Abstract: A Latent Profile Analysis of Foster Youth Well-Being: Translating Complex Phenomena to Inform Child Welfare Programs and Services (Society for Prevention Research 27th Annual Meeting)

345 A Latent Profile Analysis of Foster Youth Well-Being: Translating Complex Phenomena to Inform Child Welfare Programs and Services

Schedule:
Thursday, May 30, 2019
Pacific N/O (Hyatt Regency San Francisco)
* noted as presenting author
Jeffrey Waid, Ph.D., Assistant Professor, University of Minnesota-Twin Cities, St. Paul, MN
Background

Child welfare systems collect vast amounts of data, yet utilization is typically restricted to descriptive analysis and periodic reports to state and federal stakeholders. This under-utilization limits the ability of practitioners and administrators to make data informed decisions about the programs and services they provide to at-risk children and families.

Purpose

The purpose of this study was to (1) pilot a brief assessment tool designed to measure the well-being of youth in foster care, and (2) characterize child well-being using a latent profile analysis (LPA) approach. The goal of this research is to support the development of new approaches to assessment, analysis and interpretation of data which can direct policy and inform the delivery of services to children and families.

Methods

Legal guardians for 359 youth in four U.S. states completed a brief electronic survey which asked respondents to assess multiple dimensions of child well-being. Constructs included a five-item measure of difficult behavior (alpha=.88) and three, six-item measures which assessed youths’ social relationships (alpha=.87), sibling relationships (alpha=.88), and emotional well-being (alpha=.91). Confirmatory factor analysis supported construct items loading on their single common factors.

Analysis

Latent well-being profiles were estimated in R using the tidyLPA package. Models were fit by calculating Loglikelihood, Bayesian Information Criteria, and Entropy statistics across a series of models where variances and covariances were equal or varied. Models with lower BIC and higher entropy indicated a preferred solution. After determining a preferred fitting model, constructs were standardized and profiles were plotted with grouped bar charts to support visual interpretation of the data.

Results

A 4-profile model with equal variances and covariances fixed to zero best fit the data (LL=1317.98, BIC=2771.28, Entropy=.90).
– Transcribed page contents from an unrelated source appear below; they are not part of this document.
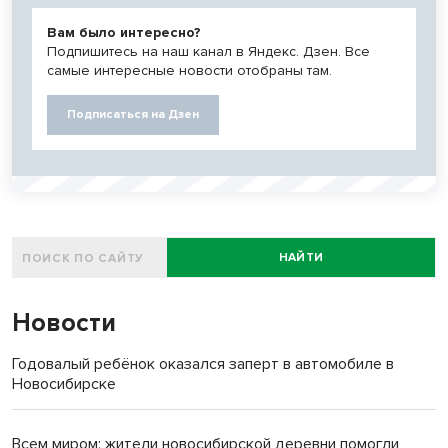
Вам было интересно?
Подпишитесь на наш канал в Яндекс. Дзен. Все
самые интересные новости отобраны там.
Подписаться на Дзен
НАЙТИ
Новости
Годовалый ребёнок оказался заперт в автомобиле в
Новосибирске
Всем миром: жители новосибирской деревни помогли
Well-being profiles included youth who were “thriving” (high ratings across all constructs; n=50), “surviving” (near-zero rating across all constructs; n=196), “concerning” (moderately low ratings across all constructs), and “alarming” (significant behavior problems and moderately low ratings across other constructs; n=29).

Conclusion

Child welfare systems are in need assessment tools and analytic techniques that provide substantive and interpretable feedback which can inform the delivery of services to children and families. This study provides preliminary support for the use of web-based data capturing and LPA techniques to establish easily interpretable, multidimensional graphical representations of foster youth well-being. Future research should examine the potential of automated information systems to support real-time feedback for latent modeling approaches (e.g., LCA, multilevel analysis, latent transition analysis, covariate modeling) to better explain the complex phenomena which define child welfare practice.